ランボルギーニの創始者フェルッチオは、実は完璧主義者だった!?

 1963年のトリノ・ショーで、「350GTV」とともに自動車メーカーとしての鮮烈なデビューを飾ったランボルギーニ。ブースに飾られたフランコ・スカリオーネによる流麗なボディ、そしてフロントにV型12気筒エンジンが搭載されているといわれた350GTVは、このショーで大きな反響を呼んだ(実際にはサイズの問題でエンジンルームに搭載できなかったV型12気筒エンジンを、フェルッチオはもちろん誰にも見せることはなかった)。

 しかし、350GTVのフィニッシュに不満を持っていたフェルッチオは、会期途中でその出展を取り止めると、サンタアガタ・ボロネーゼの本社へと350GTVを持ち帰り、改良作業を指示したのだった。

●フェルッチオが本当に作りたかったクルマとは

 改良の範囲は多岐にわたった。まずボディデザインでは、ホイールベースの延長と、よりフラットなルーフラインの採用で、実用性の高いものに見せなければならなかった。

 フェルッチオが創業時から考えていたのは、フェラーリに匹敵する高性能GTであったので、そのコンセプトを全面に押し出したボディデザインがどうしても必要不可欠だったのである。

 一方のV型12気筒エンジンは、フェラーリを離脱したジョット・ビッザリーニの設計であったが、こちらもレーシングエンジンの如く、低速域で扱うには非常に難しいエンジンだった。

 新たに組織されたチームはボディ側がベルトーネ、エンジン側は若くしてランボルギーニに入社していたジャン・パオロ・ダラーラとパオロ・スタンツァーニを中心とするものだった。

 そして1964年に完成したのが、事実上ランボルギーニのファーストモデルとなった「350GT」である。

 まず排気量を3.5リッターのまま、低中速トルクの拡大を実現したV型12気筒DOHCエンジンが誕生。そしてベルトーネ製のボディに搭載し、新たに350GTとネーミングされて1966年のジュネーブ・ショーで初公開される。
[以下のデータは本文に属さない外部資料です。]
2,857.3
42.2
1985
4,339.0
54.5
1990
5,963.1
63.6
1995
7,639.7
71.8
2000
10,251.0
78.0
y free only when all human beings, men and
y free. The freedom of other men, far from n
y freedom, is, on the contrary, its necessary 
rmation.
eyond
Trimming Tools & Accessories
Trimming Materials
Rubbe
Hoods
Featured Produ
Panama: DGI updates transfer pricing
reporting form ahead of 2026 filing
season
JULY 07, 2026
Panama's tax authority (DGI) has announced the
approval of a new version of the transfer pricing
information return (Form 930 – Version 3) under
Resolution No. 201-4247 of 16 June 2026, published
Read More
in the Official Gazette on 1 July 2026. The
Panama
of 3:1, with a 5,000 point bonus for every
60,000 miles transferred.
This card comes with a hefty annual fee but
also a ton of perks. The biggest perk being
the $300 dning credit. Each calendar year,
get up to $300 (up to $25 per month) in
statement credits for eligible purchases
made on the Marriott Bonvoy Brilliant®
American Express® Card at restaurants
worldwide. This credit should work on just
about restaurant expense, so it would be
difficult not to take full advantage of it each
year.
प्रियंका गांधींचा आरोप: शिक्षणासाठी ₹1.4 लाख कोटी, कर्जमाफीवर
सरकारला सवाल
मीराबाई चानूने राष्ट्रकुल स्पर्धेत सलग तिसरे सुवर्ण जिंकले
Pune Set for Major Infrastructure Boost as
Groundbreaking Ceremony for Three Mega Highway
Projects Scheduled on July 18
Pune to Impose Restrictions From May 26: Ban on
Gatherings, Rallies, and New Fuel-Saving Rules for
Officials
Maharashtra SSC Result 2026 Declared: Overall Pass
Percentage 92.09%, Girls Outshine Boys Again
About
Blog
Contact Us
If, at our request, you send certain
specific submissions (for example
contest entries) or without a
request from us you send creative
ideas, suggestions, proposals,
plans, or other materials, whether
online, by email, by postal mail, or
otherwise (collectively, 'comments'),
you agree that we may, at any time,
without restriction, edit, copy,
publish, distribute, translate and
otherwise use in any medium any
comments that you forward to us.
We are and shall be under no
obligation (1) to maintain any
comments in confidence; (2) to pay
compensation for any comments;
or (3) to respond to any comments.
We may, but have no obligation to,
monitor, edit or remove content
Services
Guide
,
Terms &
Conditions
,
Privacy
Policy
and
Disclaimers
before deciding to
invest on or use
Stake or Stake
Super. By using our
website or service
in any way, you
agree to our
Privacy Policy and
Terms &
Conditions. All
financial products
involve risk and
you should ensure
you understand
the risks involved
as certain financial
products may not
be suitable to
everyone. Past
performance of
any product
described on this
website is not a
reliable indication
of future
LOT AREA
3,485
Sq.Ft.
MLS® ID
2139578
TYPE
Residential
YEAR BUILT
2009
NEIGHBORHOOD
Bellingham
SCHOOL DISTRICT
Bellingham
 ランボルギーニ、さらには350GTの名声は、すぐに世界のVIPへと届くことになるのだ。

ランボルギーニの起源ともいえるクルマの評価額とは?

 350GTの生産台数には諸説あり、135台とも143台ともいわれている。世界的に人気があった割に意外にその生産台数が少ないのは、フェルッチオが発売後ほどなくして「400GT 2+2」へとモデルチェンジする決断を下したためである。
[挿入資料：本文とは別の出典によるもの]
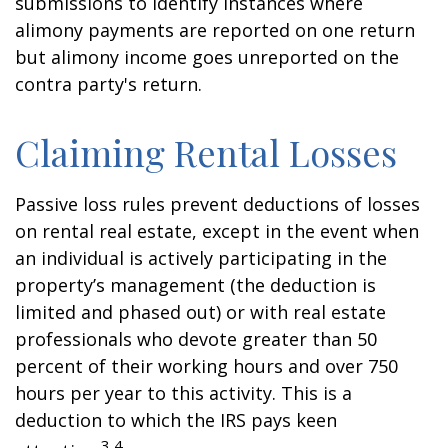
submissions to identify instances where
alimony payments are reported on one return
but alimony income goes unreported on the
contra party's return.
Claiming Rental Losses
Passive loss rules prevent deductions of losses
on rental real estate, except in the event when
an individual is actively participating in the
property’s management (the deduction is
limited and phased out) or with real estate
professionals who devote greater than 50
percent of their working hours and over 750
hours per year to this activity. This is a
deduction to which the IRS pays keen
3,4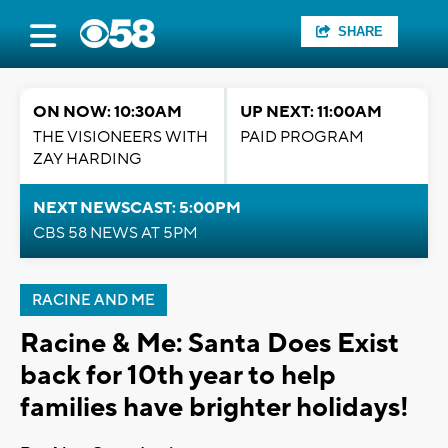
SHARE
ON NOW: 10:30AM
UP NEXT: 11:00AM
THE VISIONEERS WITH
PAID PROGRAM
ZAY HARDING
NEXT NEWSCAST: 5:00PM
CBS 58 NEWS AT 5PM
RACINE AND ME
Racine & Me: Santa Does Exist
back for 10th year to help
families have brighter holidays!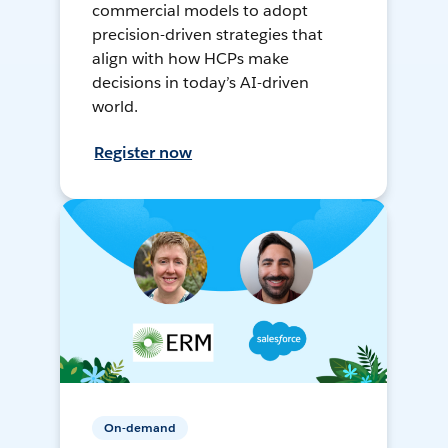
commercial models to adopt
precision-driven strategies that
align with how HCPs make
decisions in today’s AI-driven
world.
Register now
On-demand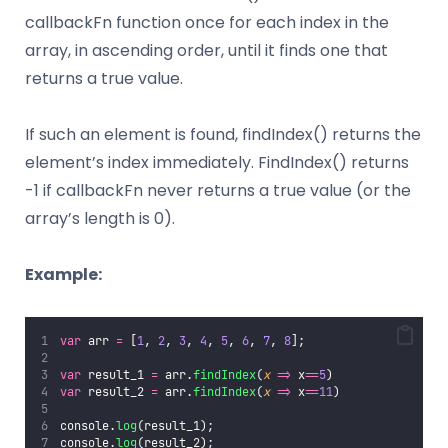
callbackFn function once for each index in the
array, in ascending order, until it finds one that
returns a true value.
If such an element is found, findIndex() returns the
element’s index immediately. FindIndex() returns
-1 if callbackFn never returns a true value (or the
array’s length is 0).
Example:
var
 arr 
=
 [
1
, 
2
, 
3
, 
4
, 
5
, 
6
, 
7
, 
8
];
var
 result_1 
=
 arr.
findIndex
(
x
=>
 x
==
5
)
var
 result_2 
=
 arr.
findIndex
(
x
=>
 x
==
11
)
console.
log
(result_1);
console.
log
(result_2);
 車名が物語るとおり400GT 2+2は、350GTのエンジンをベースに排気量を4リッターに拡大し、最高出力を320psにアップしたエンジンを搭載。さらに350GTでは2シーター、もしくはリアに1シートを備えた3シーターであったのを完全な2+2キャビンに変更した。

 エクステリアでは、ヘッドライトのデザインなどを見直したことなどが大きな違いだ。また、ボディパネルもアルミニウムからスチールへと変更され、量産体制も整えられている。

●1966 ランボルギーニ「400GT 2+2」

 350GTと400GT 2+2の間には、両方の特徴を併せ持つモデルも数台存在している。それらは「400GTインテリム」と称され、オーククション市場でもとくに貴重な存在として有名だ。

 今回VAGUEで注目したRMサザビーズがアメリア・アイランド・オークションに出品した個体は、オードソックスな1966年式の400GT2+2であった。

 トータルで247台が生産された400GT 2+2のなかで、70番目にサンタアガタ・ボロネーゼの本社工場からデリバリーされた個体である。オドメーターには現在でもわずかに4万2771マイル(約6万8434km)の数字が刻まれているのみだ。

 出品者が、この400GT 2+2をオークションに出品しようと考えたのは2016年のことだったという。そこからのレストア作業は、トータルで10万ドル(邦貨換算約1080万円)に迫るもので、そのなかには分解後に損傷していると判断されたエンジンブロックや、新品への交換の必要性が認められたウォーターポンプ、燃料ポンプ、ディストリビューター、ウェーバー製のキャブレターなども含まれていたという。

 注目の落札価格は、52万2000ドル(邦貨換算約5800万円)。ここ数年、「ミウラ」や「カウンタック」以外のV12を搭載したクラッシック・ランボルギーニがオークション・シーンで人気を高めているというが、どうやらそれは間違いではないようだ。